Today, the Schwebebahn uses the European Train Control System, allowing for shorter distances between trains.

One heritage unit remains ...
Wilhelm II and his consort Auguste Viktoria themselves rode the suspension railway on 24 October 1900, on an imperial trial run from Döppersberg to Vohwinkel. How fortunate that Carriage No. 5 has been preserved for posterity.

The nostalgic Imperial Carriage is now available for you and your festivities. Glide imperially with your guests over the Wupper river - an unforgettable experience! There are enough occasions for festivities in the Imperial Carriage: birthdays, anniversaries, engagements, stag parties or weddings...
... or for a delicate afternoon tea! Yummy!
To hire the tram-train (Dangelbahn) for a round trip costs €513 and fbb guesses that tea and buns are extra.

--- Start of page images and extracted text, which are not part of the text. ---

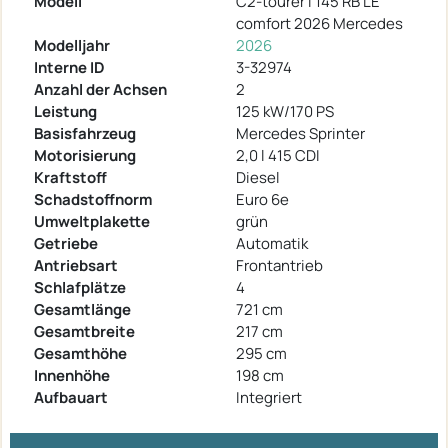
Modell
C2-tourer I 145 RB LE
comfort 2026 Mercedes
Modelljahr
2026
Interne ID
3-32974
Anzahl der Achsen
2
Leistung
125 kW/170 PS
Basisfahrzeug
Mercedes Sprinter
Motorisierung
2,0 l 415 CDI
Kraftstoff
Diesel
Schadstoffnorm
Euro 6e
Umweltplakette
grün
Getriebe
Automatik
Antriebsart
Frontantrieb
Schlafplätze
4
Gesamtlänge
721 cm
Gesamtbreite
217 cm
Gesamthöhe
295 cm
Innenhöhe
198 cm
Aufbauart
Integriert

At least one company will sell you a souvenir of the Keiserwagen.
Zum 100. Jubiläum der Wuppertaler Schwebebahn im Jahr 2001 wurde in unserem Atelier ein limitiertes Schwebebahncollier entworfen, dass in 925/- und 585/- Gelbgold gefertigt wurde. Beide Varianten waren schnell vergriffen, die Nachfrage aber nach wie vor groß. Anders als so mancher Uhrenhersteller, der in diesem Fall die Farbe eines Zeigers geändert hätte, entschieden wir uns für ein völlig neues Design. Der "neue" Kaiserwagen wurde etwas kräftiger, schwerer und wertiger.

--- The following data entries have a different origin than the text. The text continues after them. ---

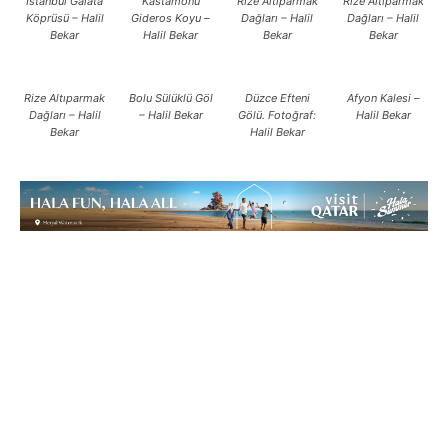
İstanbul Galata
Kastamonu
Rize Altıparmak
Rize Altıparmak
Köprüsü – Halil
Gideros Koyu –
Dağları – Halil
Dağları – Halil
Bekar
Halil Bekar
Bekar
Bekar
Rize Altıparmak
Bolu Sülüklü Göl
Düzce Efteni
Afyon Kalesi –
Dağları – Halil
– Halil Bekar
Gölü. Fotoğraf:
Halil Bekar
Bekar
Halil Bekar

Als nicht-limitierte Edition ist das Collier bei uns ab € 59.- erhältlich.

At each end of the line there is a substantial depot ...
... which includes a sharp turning loop as the units are single ended.
A superb system, but fbb can hear his mother saying "You'll not get me up in that thing, dangling there over a river - it can't be safe!"  She was, as was said at the time, "of nervous disposition". But the line has been remarkably accident free with two notable exceptions. One involved tragedy and one came close.

And it all began in Cheshunt, Hertforshire.

 The Tale of Tuffi blog : Thursday 9th January 


  1. Andrew Kleissner8 January 2020 at 09:12

    Has anyone mentioned Britain's own Schwebenbahn, the George Bennie Monorail? Unlike the Wuppertal system it was propeller driven and had a bottom stabilising rail - which made the supporting gantries even uglier! The carriage however was lovely!

  2. I spent a week in the Ruhr in the mid 1980s and visited the Schwebebahn. Then there was a timetable curiosity in that half the service turned at the Zoo on Sunday mornings. There was no loop so how do you turn the cars? Simple, a turntable to swing the entire car from one track to the other. At the Vohwinkel end the street was built after the SB which ran through open country at first. Also at Vohwinkel the Solingen Trolleybuses ran under the SB with the overhead suspended from it. If you travelled by TB through Solingen to Burg An Der Wupper the terminus was an electric trolleybus turntable which could take articulated TBs.
    Alas, it has all gone now, Zoo station has been rebuilt, the TBs turned short at Vohwinkel and at Burg battery power takes them across the bridge into the village. Orogress I suppose, but not so much fun.